Work to be completed: Your answer should hold all lines of the entries that include the word "Польщі".

Page-level text extractions
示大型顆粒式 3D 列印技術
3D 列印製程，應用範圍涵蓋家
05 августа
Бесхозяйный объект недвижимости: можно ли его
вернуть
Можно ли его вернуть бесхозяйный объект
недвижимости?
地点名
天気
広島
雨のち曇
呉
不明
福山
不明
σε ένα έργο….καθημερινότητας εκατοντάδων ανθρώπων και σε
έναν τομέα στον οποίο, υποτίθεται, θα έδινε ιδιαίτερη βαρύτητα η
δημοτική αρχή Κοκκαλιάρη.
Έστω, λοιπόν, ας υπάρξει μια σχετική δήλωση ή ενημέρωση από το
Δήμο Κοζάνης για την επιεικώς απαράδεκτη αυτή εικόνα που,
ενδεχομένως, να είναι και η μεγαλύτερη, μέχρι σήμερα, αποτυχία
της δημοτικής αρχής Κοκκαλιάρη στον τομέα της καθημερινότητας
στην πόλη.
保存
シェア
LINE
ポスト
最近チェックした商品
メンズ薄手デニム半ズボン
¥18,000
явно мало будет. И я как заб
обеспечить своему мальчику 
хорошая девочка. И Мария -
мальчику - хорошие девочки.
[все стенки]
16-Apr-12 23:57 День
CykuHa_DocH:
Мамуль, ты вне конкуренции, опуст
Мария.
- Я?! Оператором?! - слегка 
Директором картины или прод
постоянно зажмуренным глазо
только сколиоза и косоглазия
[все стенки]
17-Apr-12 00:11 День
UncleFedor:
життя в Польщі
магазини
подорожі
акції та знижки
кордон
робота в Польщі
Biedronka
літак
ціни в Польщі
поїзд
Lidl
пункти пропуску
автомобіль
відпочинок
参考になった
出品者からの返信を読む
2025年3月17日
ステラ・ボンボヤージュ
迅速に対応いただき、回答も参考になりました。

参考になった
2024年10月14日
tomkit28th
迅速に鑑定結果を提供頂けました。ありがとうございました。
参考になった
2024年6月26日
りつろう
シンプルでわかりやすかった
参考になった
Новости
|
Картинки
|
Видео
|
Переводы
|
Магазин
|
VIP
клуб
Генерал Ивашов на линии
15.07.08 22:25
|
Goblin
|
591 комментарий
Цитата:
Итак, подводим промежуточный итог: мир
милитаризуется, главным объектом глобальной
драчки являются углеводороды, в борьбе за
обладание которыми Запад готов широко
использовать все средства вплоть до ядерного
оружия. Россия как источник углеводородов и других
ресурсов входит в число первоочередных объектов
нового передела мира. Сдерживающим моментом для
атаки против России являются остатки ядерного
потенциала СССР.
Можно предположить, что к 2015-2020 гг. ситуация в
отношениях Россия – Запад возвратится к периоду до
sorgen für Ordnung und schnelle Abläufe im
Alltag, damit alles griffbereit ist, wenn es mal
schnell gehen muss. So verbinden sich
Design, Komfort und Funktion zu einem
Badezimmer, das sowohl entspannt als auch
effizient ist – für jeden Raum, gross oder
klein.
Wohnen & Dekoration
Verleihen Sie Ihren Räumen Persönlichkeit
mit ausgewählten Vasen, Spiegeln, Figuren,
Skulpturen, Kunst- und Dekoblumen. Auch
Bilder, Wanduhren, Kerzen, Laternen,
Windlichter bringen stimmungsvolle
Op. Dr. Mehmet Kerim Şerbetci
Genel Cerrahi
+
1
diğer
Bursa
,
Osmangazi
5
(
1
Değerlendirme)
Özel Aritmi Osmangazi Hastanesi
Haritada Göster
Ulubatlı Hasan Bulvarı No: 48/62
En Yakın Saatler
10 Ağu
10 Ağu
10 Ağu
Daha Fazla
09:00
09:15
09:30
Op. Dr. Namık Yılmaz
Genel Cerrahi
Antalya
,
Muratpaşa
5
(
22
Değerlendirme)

The completed task:
життя в Польщі
робота в Польщі
ціни в Польщі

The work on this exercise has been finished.